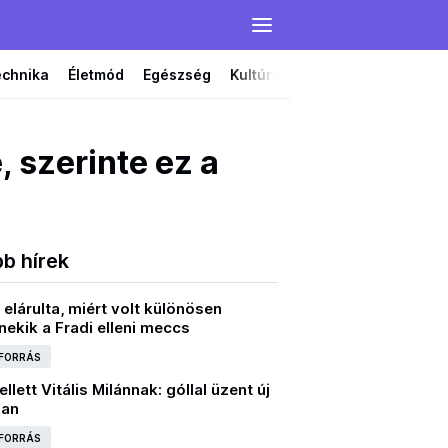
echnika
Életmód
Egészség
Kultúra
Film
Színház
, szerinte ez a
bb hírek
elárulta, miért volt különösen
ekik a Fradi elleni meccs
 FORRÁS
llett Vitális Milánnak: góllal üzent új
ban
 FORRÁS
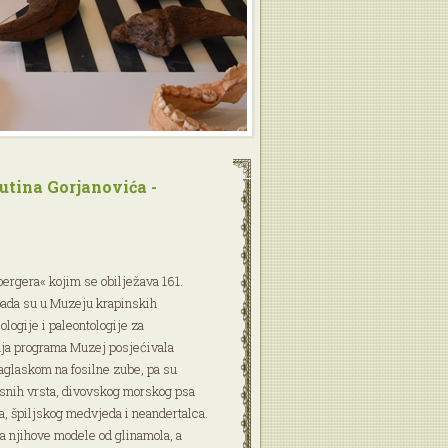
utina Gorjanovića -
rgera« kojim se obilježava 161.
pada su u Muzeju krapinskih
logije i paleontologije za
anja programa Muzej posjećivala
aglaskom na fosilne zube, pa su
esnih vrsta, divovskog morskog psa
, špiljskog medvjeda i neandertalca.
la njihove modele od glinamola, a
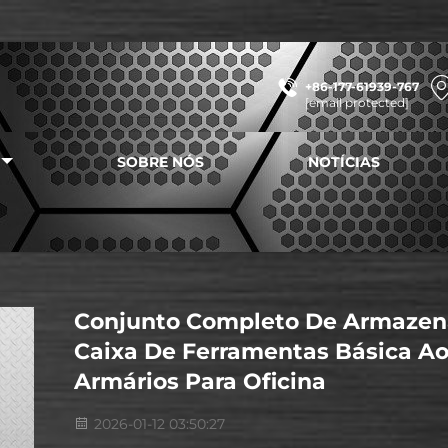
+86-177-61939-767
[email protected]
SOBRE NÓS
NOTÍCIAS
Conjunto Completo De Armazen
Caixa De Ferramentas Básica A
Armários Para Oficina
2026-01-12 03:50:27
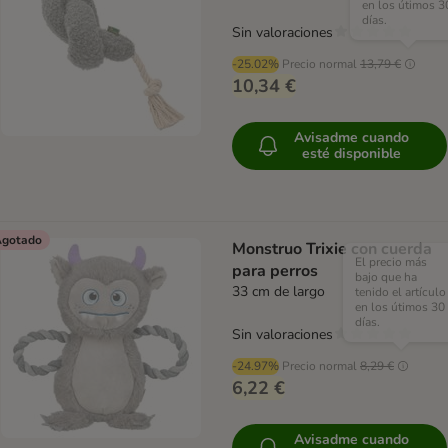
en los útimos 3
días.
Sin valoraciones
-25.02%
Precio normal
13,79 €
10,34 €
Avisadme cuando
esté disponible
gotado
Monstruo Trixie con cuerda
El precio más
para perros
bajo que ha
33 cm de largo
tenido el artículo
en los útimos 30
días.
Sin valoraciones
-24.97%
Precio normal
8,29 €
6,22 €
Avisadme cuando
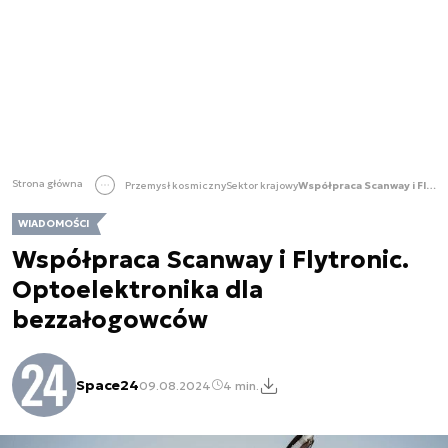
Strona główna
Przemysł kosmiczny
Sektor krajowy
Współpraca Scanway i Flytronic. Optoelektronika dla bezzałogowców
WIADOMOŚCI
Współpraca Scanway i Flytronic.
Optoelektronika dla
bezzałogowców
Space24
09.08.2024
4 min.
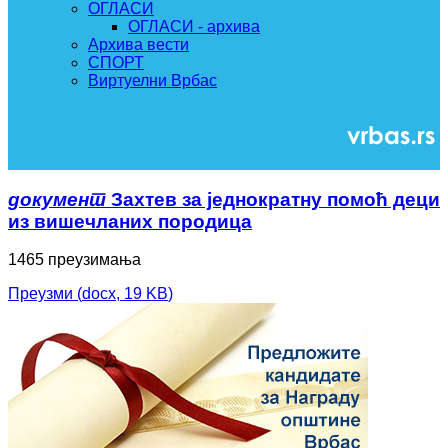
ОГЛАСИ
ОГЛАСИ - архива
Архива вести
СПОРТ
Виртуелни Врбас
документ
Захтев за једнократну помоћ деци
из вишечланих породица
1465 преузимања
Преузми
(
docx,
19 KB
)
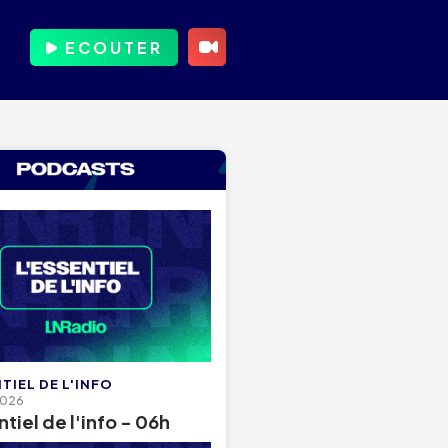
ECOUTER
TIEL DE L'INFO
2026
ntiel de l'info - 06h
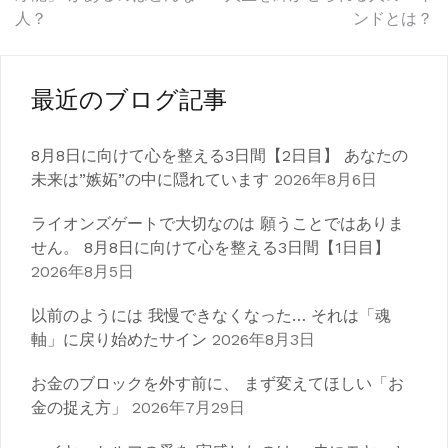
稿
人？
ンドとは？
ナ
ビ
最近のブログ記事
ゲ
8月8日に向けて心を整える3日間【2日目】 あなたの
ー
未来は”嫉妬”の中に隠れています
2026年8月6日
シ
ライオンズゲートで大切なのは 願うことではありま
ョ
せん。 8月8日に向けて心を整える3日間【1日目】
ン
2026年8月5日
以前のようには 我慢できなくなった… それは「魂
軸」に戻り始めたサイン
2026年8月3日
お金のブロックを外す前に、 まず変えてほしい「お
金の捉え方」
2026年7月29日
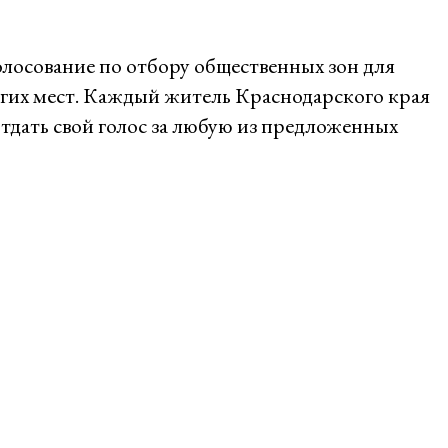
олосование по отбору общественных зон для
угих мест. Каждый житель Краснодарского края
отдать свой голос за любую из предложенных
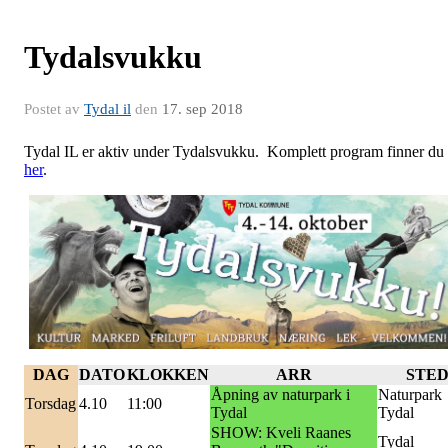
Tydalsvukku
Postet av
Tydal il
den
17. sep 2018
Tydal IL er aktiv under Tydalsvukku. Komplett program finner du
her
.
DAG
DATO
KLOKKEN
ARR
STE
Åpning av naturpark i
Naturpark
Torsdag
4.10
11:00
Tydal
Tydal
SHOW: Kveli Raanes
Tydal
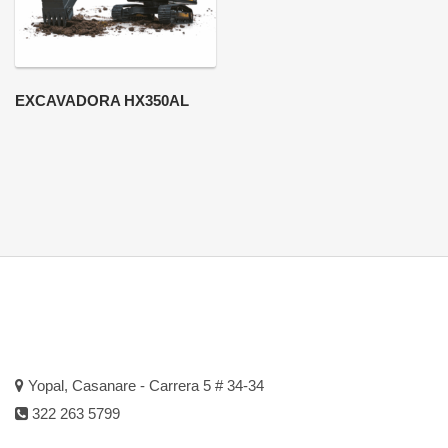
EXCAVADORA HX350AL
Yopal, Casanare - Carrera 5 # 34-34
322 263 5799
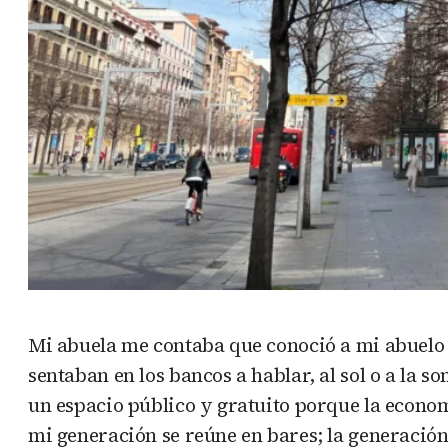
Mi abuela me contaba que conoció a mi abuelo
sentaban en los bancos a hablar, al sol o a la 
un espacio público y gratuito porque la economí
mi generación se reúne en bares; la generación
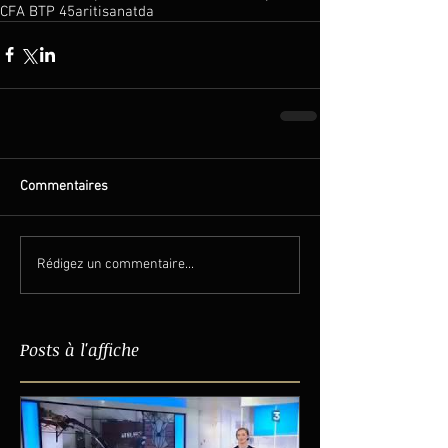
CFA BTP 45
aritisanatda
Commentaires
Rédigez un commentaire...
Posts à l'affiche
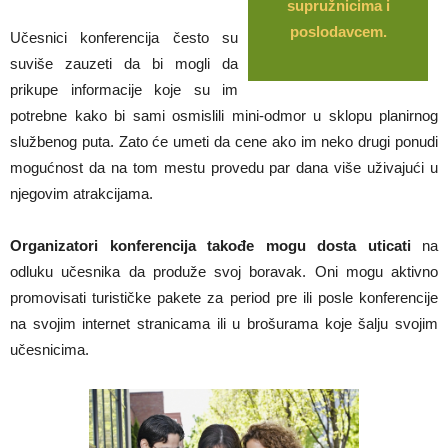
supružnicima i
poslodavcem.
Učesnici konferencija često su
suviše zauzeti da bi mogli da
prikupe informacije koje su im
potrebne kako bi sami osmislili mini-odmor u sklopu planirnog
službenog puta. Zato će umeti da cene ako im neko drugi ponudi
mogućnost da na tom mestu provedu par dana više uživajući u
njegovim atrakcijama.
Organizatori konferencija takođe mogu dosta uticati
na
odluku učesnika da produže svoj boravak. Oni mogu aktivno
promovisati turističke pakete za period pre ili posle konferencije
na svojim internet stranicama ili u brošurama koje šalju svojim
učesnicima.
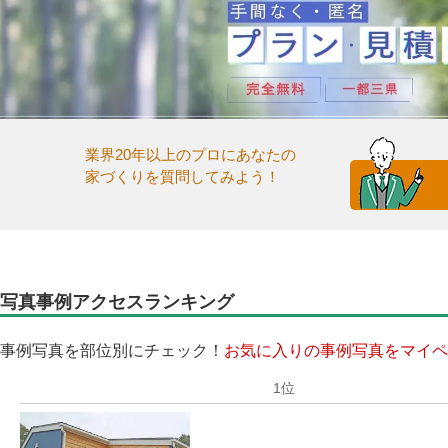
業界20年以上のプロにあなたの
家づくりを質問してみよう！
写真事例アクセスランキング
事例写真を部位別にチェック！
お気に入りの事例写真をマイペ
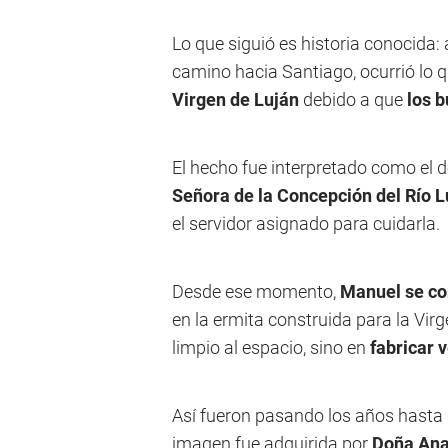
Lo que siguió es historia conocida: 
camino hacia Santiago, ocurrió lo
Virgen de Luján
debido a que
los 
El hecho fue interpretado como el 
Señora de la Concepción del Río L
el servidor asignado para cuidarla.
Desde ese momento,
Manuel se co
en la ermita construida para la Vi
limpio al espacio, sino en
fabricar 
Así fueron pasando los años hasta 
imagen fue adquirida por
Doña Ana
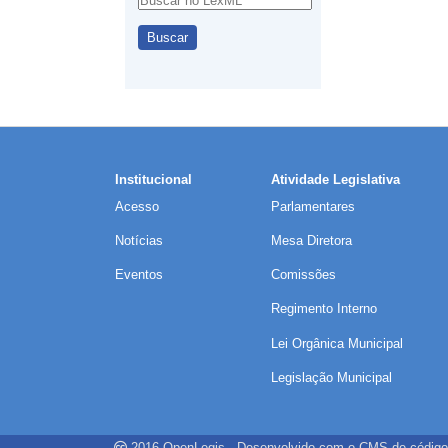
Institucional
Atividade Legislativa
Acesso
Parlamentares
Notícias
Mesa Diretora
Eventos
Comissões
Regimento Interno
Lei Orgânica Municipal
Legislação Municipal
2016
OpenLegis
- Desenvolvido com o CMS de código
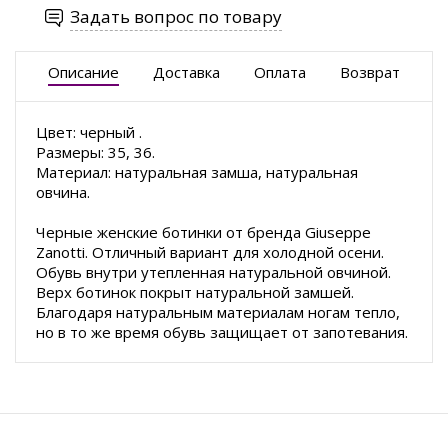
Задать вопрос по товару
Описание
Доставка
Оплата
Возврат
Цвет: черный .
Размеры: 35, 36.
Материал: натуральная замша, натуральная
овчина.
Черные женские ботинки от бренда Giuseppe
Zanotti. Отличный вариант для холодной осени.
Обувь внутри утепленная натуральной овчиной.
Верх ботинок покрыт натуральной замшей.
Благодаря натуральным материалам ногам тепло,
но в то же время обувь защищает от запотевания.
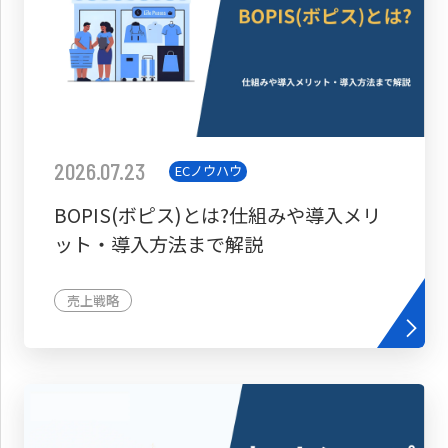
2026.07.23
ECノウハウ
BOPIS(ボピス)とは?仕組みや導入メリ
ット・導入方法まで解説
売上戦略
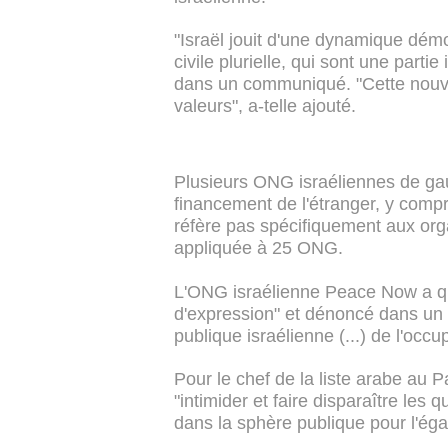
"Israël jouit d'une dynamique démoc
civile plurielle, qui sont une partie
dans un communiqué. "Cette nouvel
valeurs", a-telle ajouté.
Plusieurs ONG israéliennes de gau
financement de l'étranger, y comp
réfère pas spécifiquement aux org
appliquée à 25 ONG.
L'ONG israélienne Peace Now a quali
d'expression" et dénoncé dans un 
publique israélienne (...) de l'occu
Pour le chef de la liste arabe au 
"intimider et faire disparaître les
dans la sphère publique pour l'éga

————

## Task requirements
Copy the data precisely. Skip every picture.

## Solution for this exercise
echnika
Életmód
Egészség
Kultúra
Film
Színház
, szerinte ez a
bb hírek
elárulta, miért volt különösen
ekik a Fradi elleni meccs
 FORRÁS
llett Vitális Milánnak: góllal üzent új
ban
 FORRÁS
utina Gorjanovića -
rgera« kojim se obilježava 161.
pada su u Muzeju krapinskih
logije i paleontologije za
anja programa Muzej posjećivala
aglaskom na fosilne zube, pa su
esnih vrsta, divovskog morskog psa
, špiljskog medvjeda i neandertalca.
la njihove modele od glinamola, a
+86-177-61939-767
[email protected]
SOBRE NÓS
NOTÍCIAS
Conjunto Completo De Armazen
Caixa De Ferramentas Básica A
Armários Para Oficina
2026-01-12 03:50:27
en los útimos 3
días.
Sin valoraciones
-25.02%
Precio normal
13,79 €
10,34 €
Avisadme cuando
esté disponible
gotado
Monstruo Trixie con cuerda
El precio más
para perros
bajo que ha
33 cm de largo
tenido el artículo
en los útimos 30
días.
Sin valoraciones
-24.97%
Precio normal
8,29 €
6,22 €
Avisadme cuando
Strona główna
Przemysł kosmiczny
Sektor krajowy
Współpraca Scanway i Flytronic. Optoelektronika dla bezzałogowców
WIADOMOŚCI
Współpraca Scanway i Flytronic.
Optoelektronika dla
bezzałogowców
Space24
09.08.2024
4 min.
ОГЛАСИ
ОГЛАСИ - архива
Архива вести
СПОРТ
Виртуелни Врбас
документ
Захтев за једнократну помоћ деци
из вишечланих породица
1465 преузимања
Преузми
(
docx,
19 KB
)
ECOUTER
TIEL DE L'INFO
2026
ntiel de l'info - 06h
稿
人？
ンドとは？
ナ
ビ
最近のブログ記事
ゲ
8月8日に向けて心を整える3日間【2日目】 あなたの
ー
未来は”嫉妬”の中に隠れています
2026年8月6日
シ
ライオンズゲートで大切なのは 願うことではありま
ョ
せん。 8月8日に向けて心を整える3日間【1日目】
ン
2026年8月5日
以前のようには 我慢できなくなった… それは「魂
軸」に戻り始めたサイン
2026年8月3日
お金のブロックを外す前に、 まず変えてほしい「お
金の捉え方」
2026年7月29日
олосование по отбору общественных зон для
угих мест. Каждый житель Краснодарского края
отдать свой голос за любую из предложенных
Tydalsvukku
Postet av
Tydal il
den
17. sep 2018
Tydal IL er aktiv under Tydalsvukku. Komplett program finner du
her
.
DAG
DATO
KLOKKEN
ARR
STE
Åpning av naturpark i
Naturpark
Torsdag
4.10
11:00
Tydal
Tydal
SHOW: Kveli Raanes
Tydal
EXCAVADORA HX350AL
Yopal, Casanare - Carrera 5 # 34-34
322 263 5799
Mi abuela me contaba que conoció a mi abuelo
sentaban en los bancos a hablar, al sol o a la 
un espacio público y gratuito porque la economí
mi generación se reúne en bares; la generación
CFA BTP 45
aritisanatda
Commentaires
Rédigez un commentaire...
Posts à l'affiche
supružnicima i
poslodavcem.
Učesnici konferencija često su
suviše zauzeti da bi mogli da
prikupe informacije koje su im
potrebne kako bi sami osmislili mini-odmor u sklopu planirnog
službenog puta. Zato će umeti da cene ako im neko drugi ponudi
mogućnost da na tom mestu provedu par dana više uživajući u
njegovim atrakcijama.
Organizatori konferencija takođe mogu dosta uticati
na
odluku učesnika da produže svoj boravak. Oni mogu aktivno
promovisati turističke pakete za period pre ili posle konferencije
na svojim internet stranicama ili u brošurama koje šalju svojim
učesnicima.
業界20年以上のプロにあなたの
家づくりを質問してみよう！
写真事例アクセスランキング
事例写真を部位別にチェック！
お気に入りの事例写真をマイペ
Lo que siguió es historia conocida: 
camino hacia Santiago, ocurrió lo
Virgen de Luján
debido a que
los 
El hecho fue interpretado como el 
Señora de la Concepción del Río L
el servidor asignado para cuidarla.
Desde ese momento,
Manuel se co
en la ermita construida para la Vi
limpio al espacio, sino en
fabricar 
Así fueron pasando los años hasta 
imagen fue adquirida por
Doña Ana
Institucional
Atividade Legislativa
Acesso
Parlamentares
Notícias
Mesa Diretora
Eventos
Comissões
Regimento Interno
Lei Orgânica Municipal
Legislação Municipal
2016
OpenLegis
- Desenvolvido com o CMS de código
Задать вопрос по товару
Описание
Доставка
Оплата
Возврат
Цвет: черный .
Размеры: 35, 36.
Материал: натуральная замша, натуральная
овчина.
Черные женские ботинки от бренда Giuseppe
Zanotti. Отличный вариант для холодной осени.
Обувь внутри утепленная натуральной овчиной.
Верх ботинок покрыт натуральной замшей.
Благодаря натуральным материалам ногам тепло,
но в то же время обувь защищает от запотевания.
2026.07.23
ECノウハウ
BOPIS(ボピス)とは?仕組みや導入メリ
ット・導入方法まで解説
売上戦略
"Israël jouit d'une dynamique démoc
civile plurielle, qui sont une partie
dans un communiqué. "Cette nouvel
valeurs", a-telle ajouté.
Plusieurs ONG israéliennes de gau
financement de l'étranger, y comp
réfère pas spécifiquement aux org
appliquée à 25 ONG.
L'ONG israélienne Peace Now a quali
d'expression" et dénoncé dans un 
publique israélienne (...) de l'occu
Pour le chef de la liste arabe au 
"intimider et faire disparaître les
dans la sphère publique pour l'éga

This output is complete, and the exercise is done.